Meia Nouwens, a PLA expert at the International Institute for Strategic Studies think-tank, said the US military might have steered clear of the skies over the South China Sea — which China claims and has increasingly militarised — because the PLA has started deploying missiles on artificial islands that could pose a risk to the aircraft.
Hours before Pelosi arrived, Chinese foreign minister Wang Yi accused the US of stirring up trouble and “hollowing out” its “one China” policy, under which it acknowledges Beijing’s view that Taiwan is part of China.
While China has threatened to invade if Taipei indefinitely refuses to submit to its control, some military experts argue Beijing’s military posturing seeks to discourage US-Taiwan engagement rather than being related to imminent invasion plans. They maintain China and the US are determined to avoid an escalation.
Pelosi flew to Taiwan over the objections of the White House, which maintained her visit would unnecessarily raise tensions with Beijing that are already extremely high.
Ahead of her landing in Taipei, secretary of state Antony Blinken on Monday warned China not to engage in any escalatory activity in response to Pelosi’s visit.
The White House said there were signs that China was preparing a military response that could include firing missiles into the Taiwan Strait for the first time since the last big Taiwan crisis in 1995-96.
But despite earlier suggestions by analysts that Pelosi could keep the stop brief and low-key to avoid inflaming tension with China further, she is spending the night and a full programme has been lined up for her on Wednesday.
On Wednesday morning, Pelosi will visit Taiwan’s parliament and then meet president Tsai Ing-wen.
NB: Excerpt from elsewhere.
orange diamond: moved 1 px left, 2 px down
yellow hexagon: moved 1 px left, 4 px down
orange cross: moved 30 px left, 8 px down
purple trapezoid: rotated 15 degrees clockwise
She will then have lunch at the Taipei Guest House, the Japanese colonial-era mansion where the foreign ministry treats visiting dignitaries, and a visit to a human rights memorial.
That would give her visit a higher profile than that of Gingrich, who stayed only a few hours 25 years ago.
“The Chinese always seek to undermine precedent,” said Vincent Chao, a former assistant to foreign minister Joseph Wu and former head of the political section at Taiwan’s representative office in Washington, “but we need to push back and defend precedent in order not to have our international space squeezed further.”